The Irish energy White Paper released in December 2015 states the objective of diversifying electricity generation from renewable energy sources (RES-E). While onshore wind is planned to continue to make a significant contribution, the question arises as to which roles other RES-E technologies, such as solar PV, wind offshore or bioenergy, will play in the future.
Moreover, the Irish 2030 target for RES-E is about to be set (the EU has set a 32 per cent EU-wide binding target). Since future electricity demand growth is undetermined and the national target is yet unknown, this creates a high degree of uncertainty around the overall amount of RES-E required. In this uncertain context, this research seeks to provide support for:
1. Achieving the national RES-E target determined as percentage share of energy demand in a cost minimal way under consideration of different diversification approaches.
2. Long-term planning of the electricity system by providing insight into the future regional distribution of generation and demand under different scenarios.
In order to address the uncertainty in the demand development (from today’s perspective largely driven by the growth and connection of data centres) and in the 2030 targets, the ESRI consider two different demand development cases (high/low) and three different 2030 targets for RES-E in Ireland (45 per cent, 50 per cent and 60 per cent), which are assumed to increase to 70 per cent, 80 per cent and 90 per cent by 2050 respectively.
For each of these cases, ESRI further distinguish between three diversification scenarios: (1) a pure cost minimal scenario (Least Cost); (2) a scenario that assumes a predefined minimum level of diversification of RES-E sources (Diversify); and (3) a scenario that assumes a predefined minimum level of rooftop PV in addition to scenario (2) (Diversify+PV). ESRI have developed an optimisation model specifically designed for the analysis of these scenarios.
RES-E expansion on a national level
In the Least Cost scenario, RES-E expansion basically happens through wind onshore only – regardless of the demand case. In the Diversify scenario, until 2030, the most preferred technologies beyond wind onshore are wind offshore and biomass. After 2040, this scenario also sees expansion in ground-mounted solar PV in the high demand case. In the Diversify+PV scenario, there is significant capacity expansion in rooftop PV from 2030 onwards, but no expansion in ground-mounted PV.
The amount of installed capacity by technology type varies significantly between the demand cases. In the Least Cost scenario, more than 12 GW of wind onshore will need to be installed by 2050 for the high demand case and a RES-E target of 90 per cent, while less than 9 GW will need to be installed for the low demand case and a RES-E target of 70 per cent in 2050. In terms of the cost effects, ESRI find that the Diversify scenario leads to a moderate increase in discounted costs of around 6 per cent until 2050 compared to the Least Cost scenario.
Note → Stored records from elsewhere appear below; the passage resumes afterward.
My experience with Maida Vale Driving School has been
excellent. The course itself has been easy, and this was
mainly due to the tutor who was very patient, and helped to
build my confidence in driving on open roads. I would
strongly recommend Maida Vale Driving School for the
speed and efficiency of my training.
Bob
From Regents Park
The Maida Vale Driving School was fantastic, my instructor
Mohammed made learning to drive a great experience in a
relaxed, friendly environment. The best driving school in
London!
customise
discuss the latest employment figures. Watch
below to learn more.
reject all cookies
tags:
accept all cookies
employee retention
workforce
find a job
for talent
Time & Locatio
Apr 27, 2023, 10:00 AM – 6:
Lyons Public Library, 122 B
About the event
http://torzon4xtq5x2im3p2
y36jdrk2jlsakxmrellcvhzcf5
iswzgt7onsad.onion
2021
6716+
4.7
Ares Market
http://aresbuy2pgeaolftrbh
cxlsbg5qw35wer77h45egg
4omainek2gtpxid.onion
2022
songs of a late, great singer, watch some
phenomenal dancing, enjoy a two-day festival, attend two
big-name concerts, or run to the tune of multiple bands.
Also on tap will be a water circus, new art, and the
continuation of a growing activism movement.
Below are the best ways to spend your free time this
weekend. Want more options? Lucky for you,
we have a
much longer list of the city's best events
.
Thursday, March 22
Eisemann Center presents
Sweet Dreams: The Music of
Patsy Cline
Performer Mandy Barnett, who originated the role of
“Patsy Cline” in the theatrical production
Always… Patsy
In contrast, the Diversify+PV scenario leads to an increase in discounted costs of around 20 per cent until 2050.
RES-E expansion on a regional level
In the Least Cost scenario, the most favourable locations for wind on the west coast and in the north of the island are subject to strongest expansion. These capacity hotspots change in both Diversify scenarios. For instance, rooftop solar PV has its most preferable conditions in the south and requires a sufficient amount of population to have the required roofs available. Therefore, generation shifts southwards in the Diversify+PV scenario.
Our results show that the uncertain growth in electricity demand creates enormous challenges for policy and planning in terms of compliance with RES-E policy targets, defined as percentage shares of the overall electricity demand. Moreover, we find that, unsurprisingly, wind onshore proves to be the dominant technology across all scenarios. However, bearing in mind the extremely high values of onshore wind capacity that are required to comply with the long-run RES-E targets, it should be noted that these imply enormous space requirements and will almost inevitably lead to problems in relation to public acceptance and land-use planning in general, as other research has shown.
This research did not account for costs of grid expansion. Therefore, the higher costs of diversification and PV are likely to be at least partially compensated by lower grid expansion costs in the Diversify scenarios since the RES-E generation is more scattered over the country in these scenarios, and the rooftop PV capacities in the Diversify+PV scenario will mostly be installed in areas of high demand. Nevertheless, the results shed light on the trade-off between the objectives of cost minimisation and diversification. While RES-E diversification may implicitly contribute to reducing concerns in relation to acceptance and land-use planning, it doesn’t come for free. It will therefore be important to understand the trade-offs people make between different RES-E portfolios and the corresponding costs.
Valentin Bertsch was appointed Head of the Energy Systems Analysis Department of the DLR Institute of Technical Thermodynamics in August 2018.
This article summarises the findings from: Slednev, V., Bertsch, V., Ruppert, M. & Fichtner, W. “Highly resolved optimal renewable allocation planning in power systems under consideration of dynamic grid topology” Computers & Operations Research, 2017.